Le projet LPP21 abordé par le Conseil national en décembre reprenait point par point le « compromis des partenaires sociaux » élaboré en 2019. Une baisse brutale et massive du taux de conversion (de 6,8% à 6 d’un seul coup), entraînant une baisse des rentes d’environ 12%. Baisse partiellement compensée par une forte augmentation de la capitalisation (cotiser beaucoup plus pour simplement maintenir le niveau de sa rente) et par l’introduction d’un supplément de rente financé solidairement (un peu comme dans l’AVS, les revenus élevés cotisent davantage).
Mais la droite s’est montrée très arrogante et a méthodiquement détricoté un compromis déjà totalement inacceptable. Le supplément de rente financé solidairement a été balayé. La droite ne veut pas d’une mini-AVS dans le 2e pilier. Elle le remplace par un supplément médiocre basé sur le principe de l’imputation. Ne pourront en bénéficier que les personnes dont le niveau de rentes ne dépasse pas le minimum LPP, ou ne le dépasse que de très peu. Cela ne concernera qu’une minorité.

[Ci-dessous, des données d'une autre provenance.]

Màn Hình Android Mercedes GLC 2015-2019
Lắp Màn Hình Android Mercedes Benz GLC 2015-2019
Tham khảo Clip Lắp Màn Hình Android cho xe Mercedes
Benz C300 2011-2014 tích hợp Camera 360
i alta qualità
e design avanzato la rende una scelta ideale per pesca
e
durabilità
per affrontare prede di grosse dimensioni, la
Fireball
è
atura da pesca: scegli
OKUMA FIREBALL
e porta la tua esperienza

Le conseil national a voté deux autres mesures provoquant un renforcement de la capitalisation. Il augmente la partie du salaire obligatoirement assurée et abaisse le seuil d’accès au 2e pilier à 12’548 francs (au lieu de 21’330). La Verte Léonore Porchet applaudit en signalant « qu’il est primordial de permettre aux femmes et aux travailleuses à temps partiel de profiter du 2e pilier ». Elle ne perçoit pas que la capitalisation ne profite qu’aux revenus supérieurs. La droite met encore une couche anti-jeune en faisant débuter l’obligation de cotiser à 20 ans (25 actuellement) et en augmentant la cotisation de 7 à 9% jusqu’à 35 ans.

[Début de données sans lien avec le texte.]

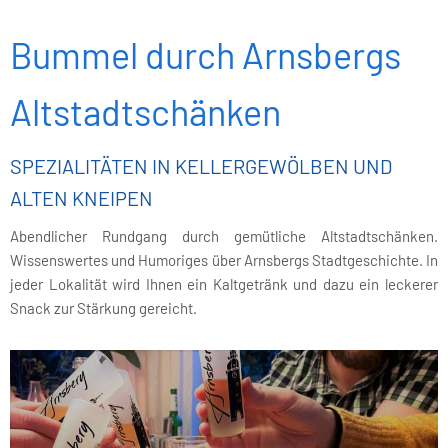
Bummel durch Arnsbergs
Altstadtschänken
SPEZIALITÄTEN IN KELLERGEWÖLBEN UND
ALTEN KNEIPEN
Abendlicher Rundgang durch gemütliche Altstadtschänken.
Wissenswertes und Humoriges über Arnsbergs Stadtgeschichte. In
jeder Lokalität wird Ihnen ein Kaltgetränk und dazu ein leckerer
Snack zur Stärkung gereicht.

Le compromis que l’Union syndicale suisse avait élaboré avec l’Union patronale est flingué, il n’en reste pratiquement plus que la baisse massive du taux de conversion. Pierre-Yves Maillard est dépité : »Le mépris pour l’Union patronale suisse est total – je suis choqué de voir la manière dont cette organisation est traitée par les partis de droite ». Au nom du groupe socialiste, Barbara Gysi réagit :« Nous ne soutenons la baisse du taux de conversion à 6% que dans le cadre du compromis des partenaires sociaux. Mais la situation a changé. C’est pourquoi nous soutiendrons la proposition de la collègue Prezioso et plaiderons pour 6,4% ». La proposition d’EàG de coupler une baisse modérée du taux de conversion à l’introduction d’un supplément de rente financé solidairement a été rejeté par 126 voix contre 61, dans le cadre d’un classique vote gauche-droite.

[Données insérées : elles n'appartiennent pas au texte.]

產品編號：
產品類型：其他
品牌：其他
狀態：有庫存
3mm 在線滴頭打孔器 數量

Il y aura donc probablement, comme contre AVS21, un référendum largement soutenu par la gauche et les syndicats contre LPP21. On voit mal en effet comment le Conseil des Etats pourrait l’année prochaine remettre en selle le compromis dit des partenaires-sociaux. C’est bien ce qui désole Alain Berset, qui prévient que sans réforme convenable du 2e pilier, « il sera encore plus difficile de réunir une majorité pour la réforme du 1er pilier ».
Les choses sont désormais relativement claires : le préalable à une réforme des retraites favorable à la majorité de la population, c’est la chute d’AVS21 et de LPP21 en votation populaire. Nous devons coupler notre refus à AVS21 et à la LPP21 avec la seule option possible, juste, solidaire et écologique : l’intégration du 2e pilier à l’AVS. Nous déposerons une initiative parlementaire à ce sujet lors de la session de mars 2022.